*** Opening of PROVIDED DATA ***

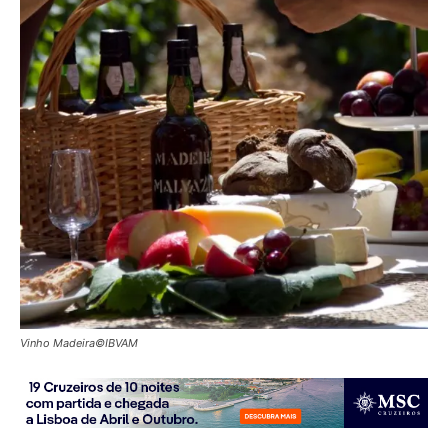
Vinho Madeira©IBVAM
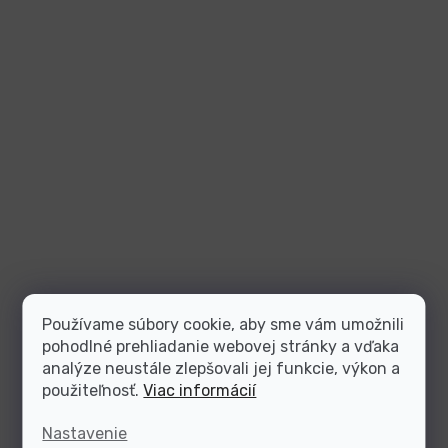
Používame súbory cookie, aby sme vám umožnili
pohodlné prehliadanie webovej stránky a vďaka
analýze neustále zlepšovali jej funkcie, výkon a
použiteľnosť.
Viac informácií
Nastavenie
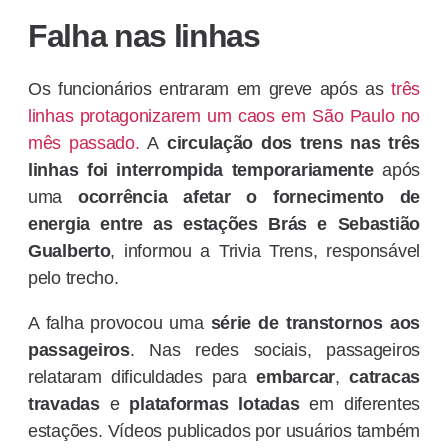
Falha nas linhas
Os funcionários entraram em greve após as
três
linhas protagonizarem um caos em São Paulo no
mês passado.
A
circulação dos trens nas três
linhas foi interrompida temporariamente
após
uma
ocorrência afetar o fornecimento de
energia entre as estações Brás e Sebastião
Gualberto
, informou a Trivia Trens, responsável
pelo trecho.
A falha provocou uma
série de transtornos aos
passageiros
. Nas redes sociais, passageiros
relataram dificuldades para
embarcar
,
catracas
travadas
e
plataformas lotadas
em diferentes
estações. Vídeos publicados por usuários também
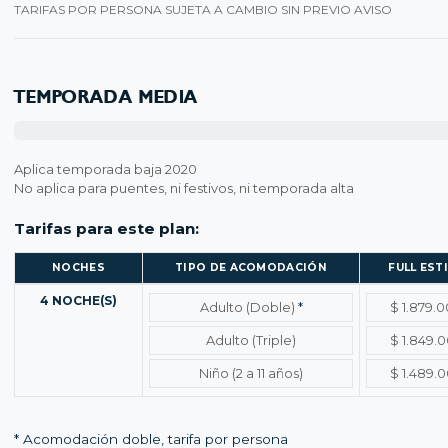
TARIFAS POR PERSONA SUJETA A CAMBIO SIN PREVIO AVISO
TEMPORADA MEDIA
Aplica temporada baja 2020
No aplica para puentes, ni festivos, ni temporada alta
Tarifas para este plan:
NOCHES
TIPO DE ACOMODACIÓN
FULL EST
Temporada media – Tarifas por noches y tipo de acomodación
4 NOCHE(S)
Adulto (Doble)
*
$ 1.879.
Adulto (Triple)
$ 1.849.
Niño (2 a 11 años)
$ 1.489.
* Acomodación doble, tarifa por persona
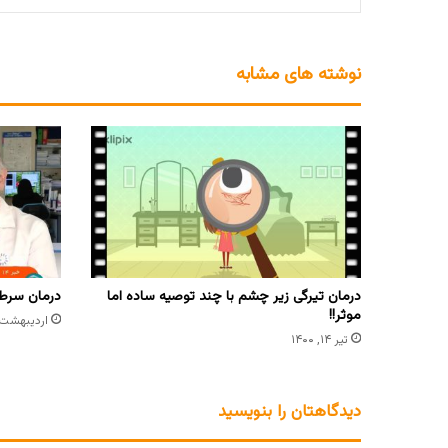
نوشته های مشابه
درمان تیرگی زیر چشم با چند توصیه ساده اما
درمان سرطان
موثر!!
اردیبهشت ۱۹, ۴۰۲
تیر ۱۴, ۱۴۰۰
دیدگاهتان را بنویسید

*** Close of PROVIDED DATA ***

### WHAT THE TASK REQUIRES
Nothing but a number should be given: the count of lines in the entries that contain the word "estações".

### TASK OUTPUT
2